§ Input data

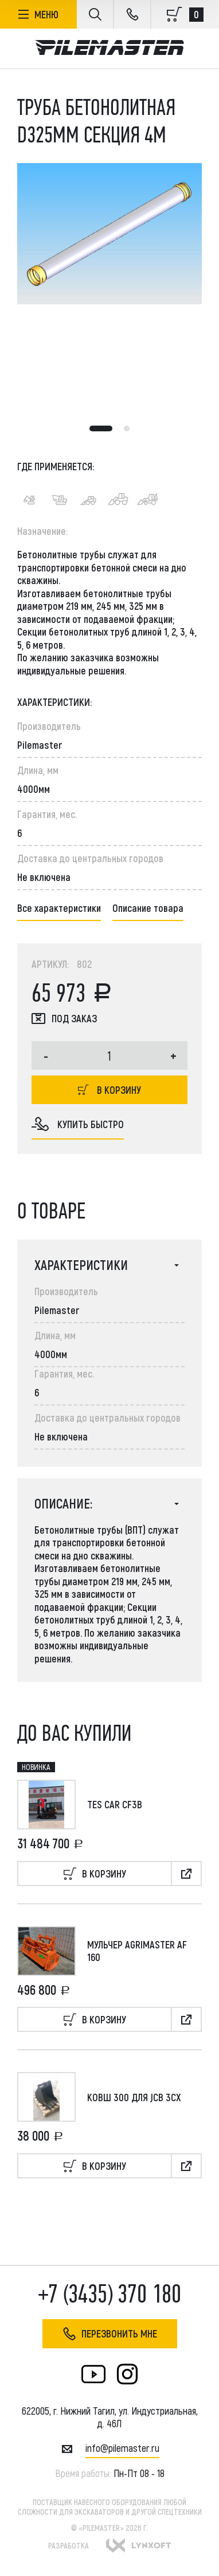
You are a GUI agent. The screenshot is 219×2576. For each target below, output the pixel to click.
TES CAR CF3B (114, 1804)
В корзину (109, 1089)
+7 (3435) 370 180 (109, 2294)
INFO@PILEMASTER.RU (122, 2448)
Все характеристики (59, 908)
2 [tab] (127, 428)
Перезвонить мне (109, 2333)
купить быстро (78, 1124)
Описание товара (147, 908)
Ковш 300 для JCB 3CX (134, 2097)
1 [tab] (100, 428)
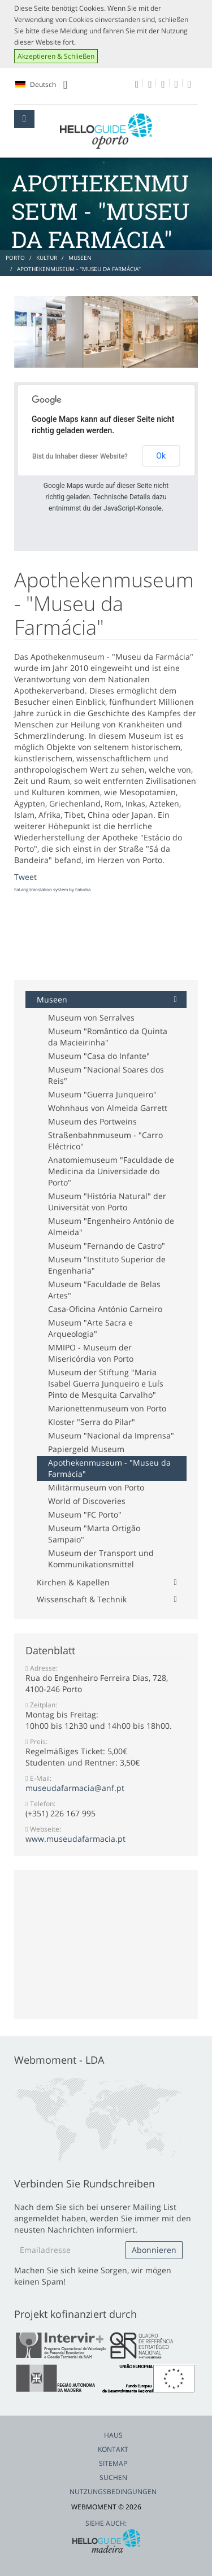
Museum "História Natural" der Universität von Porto (107, 1202)
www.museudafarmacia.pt (75, 1838)
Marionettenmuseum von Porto (107, 1408)
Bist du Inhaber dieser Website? (80, 456)
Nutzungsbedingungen (113, 2491)
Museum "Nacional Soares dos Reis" (106, 1075)
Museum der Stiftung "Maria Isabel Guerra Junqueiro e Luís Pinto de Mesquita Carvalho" (105, 1383)
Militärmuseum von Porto (96, 1487)
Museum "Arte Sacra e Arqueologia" (90, 1328)
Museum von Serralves (91, 1017)
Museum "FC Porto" (85, 1514)
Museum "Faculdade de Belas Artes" (104, 1290)
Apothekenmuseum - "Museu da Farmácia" (109, 1468)
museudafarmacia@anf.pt (74, 1787)
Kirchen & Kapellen (73, 1582)
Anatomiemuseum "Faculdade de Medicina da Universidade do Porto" (111, 1171)
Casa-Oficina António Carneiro (105, 1309)
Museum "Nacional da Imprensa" (111, 1435)
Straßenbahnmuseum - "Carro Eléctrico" (105, 1141)
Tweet (25, 876)
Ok (161, 455)
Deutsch (41, 84)
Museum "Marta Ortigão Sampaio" (94, 1534)
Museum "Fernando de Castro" (106, 1245)
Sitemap (113, 2463)
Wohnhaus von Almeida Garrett (107, 1107)
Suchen (113, 2477)
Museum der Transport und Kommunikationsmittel (101, 1559)
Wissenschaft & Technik (82, 1599)
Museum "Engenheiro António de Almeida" (111, 1226)
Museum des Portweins (92, 1121)
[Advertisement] (104, 937)
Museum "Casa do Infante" (99, 1056)
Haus (113, 2435)
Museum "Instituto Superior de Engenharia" (107, 1265)
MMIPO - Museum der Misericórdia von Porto (90, 1353)
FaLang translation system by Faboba (52, 889)
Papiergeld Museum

§ Task prompt
Where an entry contains an image, skip the image; repeat everything else exactly.

§ Response box
You are a GUI agent. The screenshot is 219×2576. For each target below, output the pixel to click.
TES CAR CF3B (114, 1804)
В корзину (109, 1089)
+7 (3435) 370 180 (109, 2294)
INFO@PILEMASTER.RU (122, 2448)
Все характеристики (59, 908)
2 [tab] (127, 428)
Перезвонить мне (109, 2333)
купить быстро (78, 1124)
Описание товара (147, 908)
Ковш 300 для JCB 3CX (134, 2097)
1 [tab] (100, 428)
Museum "História Natural" der Universität von Porto (107, 1202)
www.museudafarmacia.pt (75, 1838)
Marionettenmuseum von Porto (107, 1408)
Bist du Inhaber dieser Website? (80, 456)
Nutzungsbedingungen (113, 2491)
Museum "Nacional Soares dos Reis" (106, 1075)
Museum der Stiftung "Maria Isabel Guerra Junqueiro e Luís Pinto de Mesquita Carvalho" (105, 1383)
Militärmuseum von Porto (96, 1487)
Museum "Arte Sacra e Arqueologia" (90, 1328)
Museum von Serralves (91, 1017)
Museum "FC Porto" (85, 1514)
Museum "Faculdade de Belas Artes" (104, 1290)
Apothekenmuseum - "Museu da Farmácia" (109, 1468)
museudafarmacia@anf.pt (74, 1787)
Kirchen & Kapellen (73, 1582)
Anatomiemuseum "Faculdade de Medicina da Universidade do Porto" (111, 1171)
Casa-Oficina António Carneiro (105, 1309)
Museum "Nacional da Imprensa" (111, 1435)
Straßenbahnmuseum - "Carro Eléctrico" (105, 1141)
Tweet (25, 876)
Ok (161, 455)
Deutsch (41, 84)
Museum "Marta Ortigão Sampaio" (94, 1534)
Museum "Fernando de Castro" (106, 1245)
Sitemap (113, 2463)
Wohnhaus von Almeida Garrett (107, 1107)
Suchen (113, 2477)
Museum der Transport und Kommunikationsmittel (101, 1559)
Wissenschaft & Technik (82, 1599)
Museum "Engenheiro António de Almeida" (111, 1226)
Museum des Portweins (92, 1121)
[Advertisement] (104, 937)
Museum "Casa do Infante" (99, 1056)
Haus (113, 2435)
Museum "Instituto Superior de Engenharia" (107, 1265)
MMIPO - Museum der Misericórdia von Porto (90, 1353)
FaLang translation system by Faboba (52, 889)
Papiergeld Museum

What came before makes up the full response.